[b]
WP SportoweFakty: Spotkanie z Polpharmą Starogard Gdański było dla was "spacerkiem"?[/b]
Robert Witka: To mogło tylko tak z boku wyglądać. Trzeba sobie jasno powiedzieć, że my musimy się sporo natrudzić, aby zagrać dobrze w defensywie i później wyprowadzić skuteczną akcje. To nie jest takie wszystko proste, jak się kibicom wydaje. Tego wysiłku trzeba sporo włożyć.
Czasu na przygotowanie do meczu nie było za dużo, więc taka wygrana cieszy chyba podwójnie?
- To prawda. Mieliśmy bardzo mało czasu, aby się do tego meczu przygotować pod względem taktycznym. Aczkolwiek wiedzieliśmy, że nie zagrywki będą najważniejsze, a dyspozycja strzelców Polpharmy. To są tacy zawodnicy, którzy nie potrzebują wielkiego systemu, aby odpalić i zdobywać punkty.
Zatrzymaliście Dee na pięciu punktach, z kolei Hicksa na dziewięciu. Cała drużyna Kociewskich Diabłów zdobywała za to 59 oczek. To chyba niezły wynik?
- Tak, zdecydowanie. Uważam, że w obronie wykonaliśmy naprawdę dobrą robotę. Kluczem było to, że to sobie pomagaliśmy nawzajem i wytrącaliśmy gospodarzy z równowagi. Im też brakowało skuteczności w ofensywie. Mieli wiele otwartych pozycji spod kosza, ale nie potrafili zamienić tego na punkty. To nam też pomogło. Uważam, że ogólnie rzecz biorąc nie zagraliśmy wielkich zawodów. Byliśmy chaotyczni, nie mogliśmy złapać swojego rytmu.

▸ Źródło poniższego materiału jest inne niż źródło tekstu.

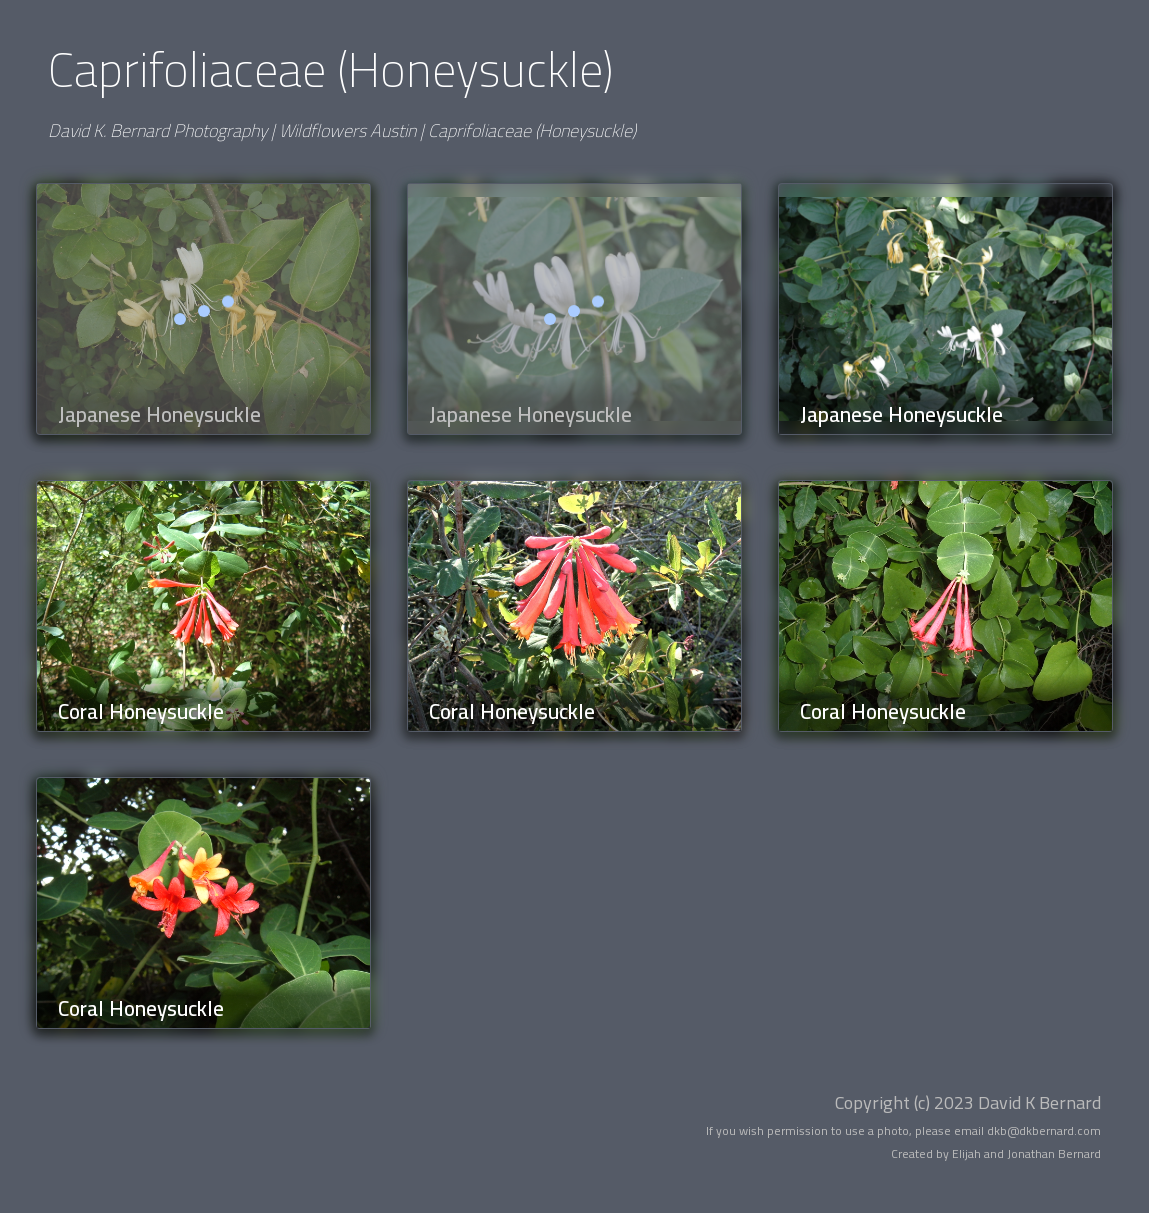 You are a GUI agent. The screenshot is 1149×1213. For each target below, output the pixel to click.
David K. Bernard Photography (157, 130)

Na ile ten brak odpowiedniego przygotowania do meczu w Tauron Basket Lidze wpływa na waszą postawę na boisku?
- Trzeba zdać sobie sprawę z faktu, że w naszej drużynie jest kilku zawodników, dla których jest to pierwszy rok w Tauron Basket Lidze. Mam tu na myśli Igora Zajcewa, C.J. Harrisa. Długo nie było w Polsce Toreya Thomasa. Oni nie znają większości zawodników, którzy grają obecnie w lidze. Uważam, że takie obejrzenie większej liczby materiałów by się im przydało, aby dokładnie podejrzeli, jakie ruchy, zagrania mają poszczególni gracze. Nieznajomość rywala jest największym problemem. To się naprawdę przydaje.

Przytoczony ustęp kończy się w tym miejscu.